**EXERCISE DESCRIPTION**
Search the records for the string "options" and copy every line where it turns up.

Page layout parsing data:
----------------------------------------
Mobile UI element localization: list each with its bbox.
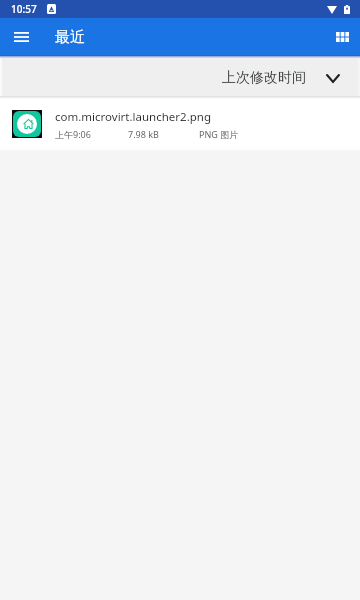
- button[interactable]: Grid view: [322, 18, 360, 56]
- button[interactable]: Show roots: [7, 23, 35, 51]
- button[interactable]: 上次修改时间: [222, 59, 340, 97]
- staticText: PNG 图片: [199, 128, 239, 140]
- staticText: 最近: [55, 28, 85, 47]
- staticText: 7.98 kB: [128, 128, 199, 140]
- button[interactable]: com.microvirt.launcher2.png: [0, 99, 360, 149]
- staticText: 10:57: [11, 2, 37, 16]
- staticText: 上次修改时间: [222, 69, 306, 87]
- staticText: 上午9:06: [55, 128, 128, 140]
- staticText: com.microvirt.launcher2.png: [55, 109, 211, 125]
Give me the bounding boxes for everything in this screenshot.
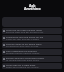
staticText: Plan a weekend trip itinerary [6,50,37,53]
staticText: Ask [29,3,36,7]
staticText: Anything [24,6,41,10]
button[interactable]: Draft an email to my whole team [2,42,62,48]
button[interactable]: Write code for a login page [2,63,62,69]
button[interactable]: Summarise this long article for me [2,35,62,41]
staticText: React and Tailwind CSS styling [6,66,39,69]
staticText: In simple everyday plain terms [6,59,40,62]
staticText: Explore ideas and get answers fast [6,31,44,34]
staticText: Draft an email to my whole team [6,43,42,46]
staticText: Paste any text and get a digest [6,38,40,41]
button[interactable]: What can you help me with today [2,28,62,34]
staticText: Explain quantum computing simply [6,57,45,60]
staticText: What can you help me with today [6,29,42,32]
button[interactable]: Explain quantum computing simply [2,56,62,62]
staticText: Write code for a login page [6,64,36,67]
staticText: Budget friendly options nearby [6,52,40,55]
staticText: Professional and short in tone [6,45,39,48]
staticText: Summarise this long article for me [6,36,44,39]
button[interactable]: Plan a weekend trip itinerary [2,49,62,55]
----------------------------------------
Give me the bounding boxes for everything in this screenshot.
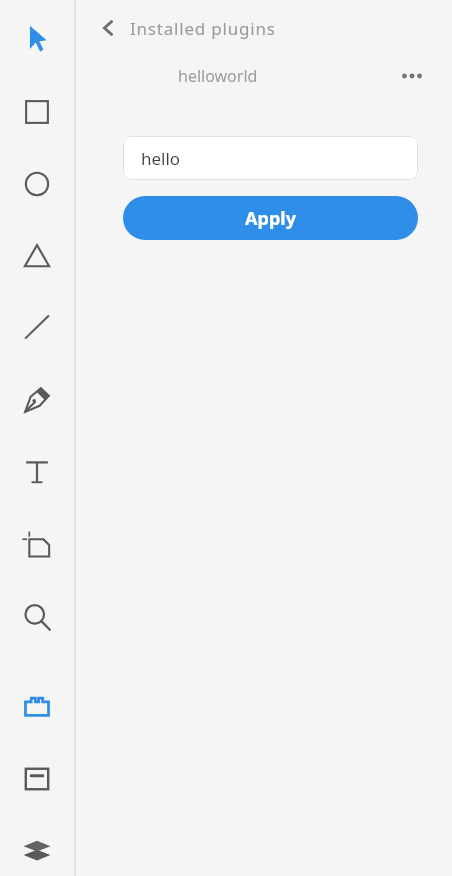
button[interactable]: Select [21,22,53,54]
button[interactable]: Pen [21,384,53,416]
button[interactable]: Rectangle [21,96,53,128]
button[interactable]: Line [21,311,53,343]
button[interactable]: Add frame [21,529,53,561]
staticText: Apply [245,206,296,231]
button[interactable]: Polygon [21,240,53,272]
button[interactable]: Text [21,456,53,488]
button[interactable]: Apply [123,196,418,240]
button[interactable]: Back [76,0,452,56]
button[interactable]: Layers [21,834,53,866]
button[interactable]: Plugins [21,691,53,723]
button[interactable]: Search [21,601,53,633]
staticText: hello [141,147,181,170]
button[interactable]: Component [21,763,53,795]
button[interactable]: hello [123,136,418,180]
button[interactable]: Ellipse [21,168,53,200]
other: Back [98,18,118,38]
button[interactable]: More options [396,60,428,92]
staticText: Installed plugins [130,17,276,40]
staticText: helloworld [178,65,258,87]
----------------------------------------
**PROBLEM SOLUTION**
staticText: Budget friendly options nearby [6,52,40,55]
button[interactable]: More options [396,60,428,92]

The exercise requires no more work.